The Maths behind Neural Networks

Alex Punnen
© All Rights Reserved


Chapter 4: Back-propagation Explained

Activation functions, Cost functions and Back-propagation

We have seen how gradient descent was used to optimise the cost function associated with linear regression and how that leads to find the optimal line separating the features in linear regression.

Now this same method is used for Neural Network Learning. We use the method of back-propagation to propagate recursively the optimise weights from gradient descent from output layers to the input layers.

Structure of a Neural Network

Neural network is basically a set of inputs connected through ‘weights’ to a set of activation functions - the artificial neuron (the round circles you see in the diagram below), whose output will be the input for the next layers and so on. The final layer will be either 2 ‘neurons’ for modelling classification problems, or a set of connections for regression problems - example for number recognition the output will have 10 neurons (to represent digits 0 to 9). Below is one diagram.

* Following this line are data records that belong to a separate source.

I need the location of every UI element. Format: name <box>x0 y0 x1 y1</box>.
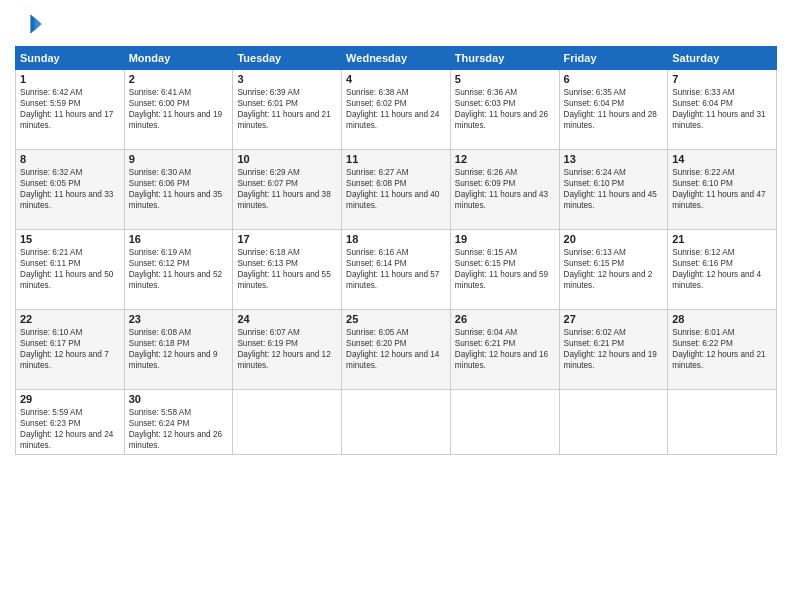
calendar-cell: 16Sunrise: 6:19 AMSunset: 6:12 PMDayligh… <box>124 230 233 310</box>
day-number: 30 <box>129 393 229 405</box>
day-info: Sunrise: 6:32 AMSunset: 6:05 PMDaylight:… <box>20 167 120 211</box>
calendar-cell: 3Sunrise: 6:39 AMSunset: 6:01 PMDaylight… <box>233 70 342 150</box>
col-header-saturday: Saturday <box>668 47 777 70</box>
col-header-sunday: Sunday <box>16 47 125 70</box>
day-info: Sunrise: 6:05 AMSunset: 6:20 PMDaylight:… <box>346 327 446 371</box>
day-info: Sunrise: 6:18 AMSunset: 6:13 PMDaylight:… <box>237 247 337 291</box>
day-number: 15 <box>20 233 120 245</box>
day-number: 8 <box>20 153 120 165</box>
day-info: Sunrise: 6:29 AMSunset: 6:07 PMDaylight:… <box>237 167 337 211</box>
day-number: 27 <box>564 313 664 325</box>
calendar-cell <box>668 390 777 455</box>
page: SundayMondayTuesdayWednesdayThursdayFrid… <box>0 0 792 612</box>
calendar-cell: 8Sunrise: 6:32 AMSunset: 6:05 PMDaylight… <box>16 150 125 230</box>
calendar-cell: 18Sunrise: 6:16 AMSunset: 6:14 PMDayligh… <box>342 230 451 310</box>
col-header-monday: Monday <box>124 47 233 70</box>
day-number: 21 <box>672 233 772 245</box>
day-number: 29 <box>20 393 120 405</box>
calendar-cell: 2Sunrise: 6:41 AMSunset: 6:00 PMDaylight… <box>124 70 233 150</box>
day-info: Sunrise: 6:01 AMSunset: 6:22 PMDaylight:… <box>672 327 772 371</box>
header <box>15 10 777 38</box>
calendar-cell: 19Sunrise: 6:15 AMSunset: 6:15 PMDayligh… <box>450 230 559 310</box>
col-header-thursday: Thursday <box>450 47 559 70</box>
col-header-friday: Friday <box>559 47 668 70</box>
calendar-cell: 30Sunrise: 5:58 AMSunset: 6:24 PMDayligh… <box>124 390 233 455</box>
day-info: Sunrise: 6:30 AMSunset: 6:06 PMDaylight:… <box>129 167 229 211</box>
day-number: 26 <box>455 313 555 325</box>
day-number: 28 <box>672 313 772 325</box>
day-number: 19 <box>455 233 555 245</box>
day-number: 25 <box>346 313 446 325</box>
day-number: 14 <box>672 153 772 165</box>
calendar-cell: 13Sunrise: 6:24 AMSunset: 6:10 PMDayligh… <box>559 150 668 230</box>
logo <box>15 10 47 38</box>
calendar-cell: 7Sunrise: 6:33 AMSunset: 6:04 PMDaylight… <box>668 70 777 150</box>
calendar-cell: 25Sunrise: 6:05 AMSunset: 6:20 PMDayligh… <box>342 310 451 390</box>
day-number: 18 <box>346 233 446 245</box>
calendar-cell: 5Sunrise: 6:36 AMSunset: 6:03 PMDaylight… <box>450 70 559 150</box>
day-number: 9 <box>129 153 229 165</box>
day-number: 24 <box>237 313 337 325</box>
calendar-week-row: 29Sunrise: 5:59 AMSunset: 6:23 PMDayligh… <box>16 390 777 455</box>
day-number: 10 <box>237 153 337 165</box>
day-info: Sunrise: 6:13 AMSunset: 6:15 PMDaylight:… <box>564 247 664 291</box>
col-header-tuesday: Tuesday <box>233 47 342 70</box>
day-info: Sunrise: 6:07 AMSunset: 6:19 PMDaylight:… <box>237 327 337 371</box>
calendar-cell: 24Sunrise: 6:07 AMSunset: 6:19 PMDayligh… <box>233 310 342 390</box>
calendar-cell: 22Sunrise: 6:10 AMSunset: 6:17 PMDayligh… <box>16 310 125 390</box>
calendar-cell: 28Sunrise: 6:01 AMSunset: 6:22 PMDayligh… <box>668 310 777 390</box>
day-info: Sunrise: 6:16 AMSunset: 6:14 PMDaylight:… <box>346 247 446 291</box>
day-info: Sunrise: 6:24 AMSunset: 6:10 PMDaylight:… <box>564 167 664 211</box>
day-number: 12 <box>455 153 555 165</box>
day-number: 2 <box>129 73 229 85</box>
day-number: 7 <box>672 73 772 85</box>
logo-icon <box>15 10 43 38</box>
calendar-cell: 1Sunrise: 6:42 AMSunset: 5:59 PMDaylight… <box>16 70 125 150</box>
day-info: Sunrise: 6:22 AMSunset: 6:10 PMDaylight:… <box>672 167 772 211</box>
day-number: 16 <box>129 233 229 245</box>
day-number: 6 <box>564 73 664 85</box>
calendar-cell: 9Sunrise: 6:30 AMSunset: 6:06 PMDaylight… <box>124 150 233 230</box>
calendar-cell: 26Sunrise: 6:04 AMSunset: 6:21 PMDayligh… <box>450 310 559 390</box>
day-info: Sunrise: 6:39 AMSunset: 6:01 PMDaylight:… <box>237 87 337 131</box>
day-info: Sunrise: 6:27 AMSunset: 6:08 PMDaylight:… <box>346 167 446 211</box>
svg-marker-1 <box>35 17 42 31</box>
day-info: Sunrise: 6:26 AMSunset: 6:09 PMDaylight:… <box>455 167 555 211</box>
calendar-cell: 15Sunrise: 6:21 AMSunset: 6:11 PMDayligh… <box>16 230 125 310</box>
calendar-week-row: 15Sunrise: 6:21 AMSunset: 6:11 PMDayligh… <box>16 230 777 310</box>
day-info: Sunrise: 6:38 AMSunset: 6:02 PMDaylight:… <box>346 87 446 131</box>
day-number: 11 <box>346 153 446 165</box>
day-number: 13 <box>564 153 664 165</box>
day-number: 20 <box>564 233 664 245</box>
day-info: Sunrise: 5:58 AMSunset: 6:24 PMDaylight:… <box>129 407 229 451</box>
day-info: Sunrise: 6:02 AMSunset: 6:21 PMDaylight:… <box>564 327 664 371</box>
day-number: 4 <box>346 73 446 85</box>
calendar-cell: 6Sunrise: 6:35 AMSunset: 6:04 PMDaylight… <box>559 70 668 150</box>
day-number: 17 <box>237 233 337 245</box>
calendar-cell <box>233 390 342 455</box>
day-info: Sunrise: 6:35 AMSunset: 6:04 PMDaylight:… <box>564 87 664 131</box>
day-info: Sunrise: 6:19 AMSunset: 6:12 PMDaylight:… <box>129 247 229 291</box>
day-info: Sunrise: 6:15 AMSunset: 6:15 PMDaylight:… <box>455 247 555 291</box>
day-info: Sunrise: 5:59 AMSunset: 6:23 PMDaylight:… <box>20 407 120 451</box>
calendar-cell: 14Sunrise: 6:22 AMSunset: 6:10 PMDayligh… <box>668 150 777 230</box>
calendar-cell: 21Sunrise: 6:12 AMSunset: 6:16 PMDayligh… <box>668 230 777 310</box>
day-info: Sunrise: 6:41 AMSunset: 6:00 PMDaylight:… <box>129 87 229 131</box>
calendar-cell: 10Sunrise: 6:29 AMSunset: 6:07 PMDayligh… <box>233 150 342 230</box>
calendar-header-row: SundayMondayTuesdayWednesdayThursdayFrid… <box>16 47 777 70</box>
calendar-table: SundayMondayTuesdayWednesdayThursdayFrid… <box>15 46 777 455</box>
calendar-cell <box>559 390 668 455</box>
day-info: Sunrise: 6:33 AMSunset: 6:04 PMDaylight:… <box>672 87 772 131</box>
day-info: Sunrise: 6:42 AMSunset: 5:59 PMDaylight:… <box>20 87 120 131</box>
day-number: 22 <box>20 313 120 325</box>
calendar-cell: 17Sunrise: 6:18 AMSunset: 6:13 PMDayligh… <box>233 230 342 310</box>
day-info: Sunrise: 6:12 AMSunset: 6:16 PMDaylight:… <box>672 247 772 291</box>
calendar-cell: 20Sunrise: 6:13 AMSunset: 6:15 PMDayligh… <box>559 230 668 310</box>
calendar-week-row: 1Sunrise: 6:42 AMSunset: 5:59 PMDaylight… <box>16 70 777 150</box>
calendar-cell <box>450 390 559 455</box>
day-number: 5 <box>455 73 555 85</box>
calendar-cell: 12Sunrise: 6:26 AMSunset: 6:09 PMDayligh… <box>450 150 559 230</box>
day-number: 1 <box>20 73 120 85</box>
calendar-cell: 4Sunrise: 6:38 AMSunset: 6:02 PMDaylight… <box>342 70 451 150</box>
calendar-week-row: 8Sunrise: 6:32 AMSunset: 6:05 PMDaylight… <box>16 150 777 230</box>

For training a neural network we need a dataset which has the input and expected output. The weights are randomly initialized and the inputs passed into the activation function through the weights gives some output. This output or computed values can be compared to the expected results and the difference gives the error of the network. We can create a ‘Cost Function’ with a simple function of this error like what we saw in the last chapter say the Mean Squared Error. We can use the same Gradient Descent now to adjust the weights so that the error is minimized.

So far so good.

We do this in the last layer of the multi-layer neural network.

Now how do we adjust the weights of the inner layer ? This is where Backpropagation comes in. In a recursive way weights are adjusted as per their contribution to the output. That is weights or connections which have influenced the output more are adjusted more than those which have influenced the output less.

How Backpropagation works

Let us see the mathematical notation of representing a neural network.

A real neural network has many layers and many interconnections. But let’s first think of a simple two layered neural network with just a linear connection between two layers, l and (l-1) to simplify the notation and to understand the maths.

\[x \rightarrow a^{l-1} \rightarrow a^{l} \rightarrow output\]

We take $a^{l}$ as the input at layer l. Input of a neuron in layer l is the output of activation from the previous layer $(l-1)$.

Output of Activation is the product of the weight w and input at layer $(l-1)$ plus the basis, passed to the activation function. We will be using the sigmoid ($\sigma$ ) function as the activation function.

Writing this below gives.

\[a^{l} = \sigma(w^l a^{l-1}+b^l).\]

So basically neural network is a chain of activations, one feeding into another.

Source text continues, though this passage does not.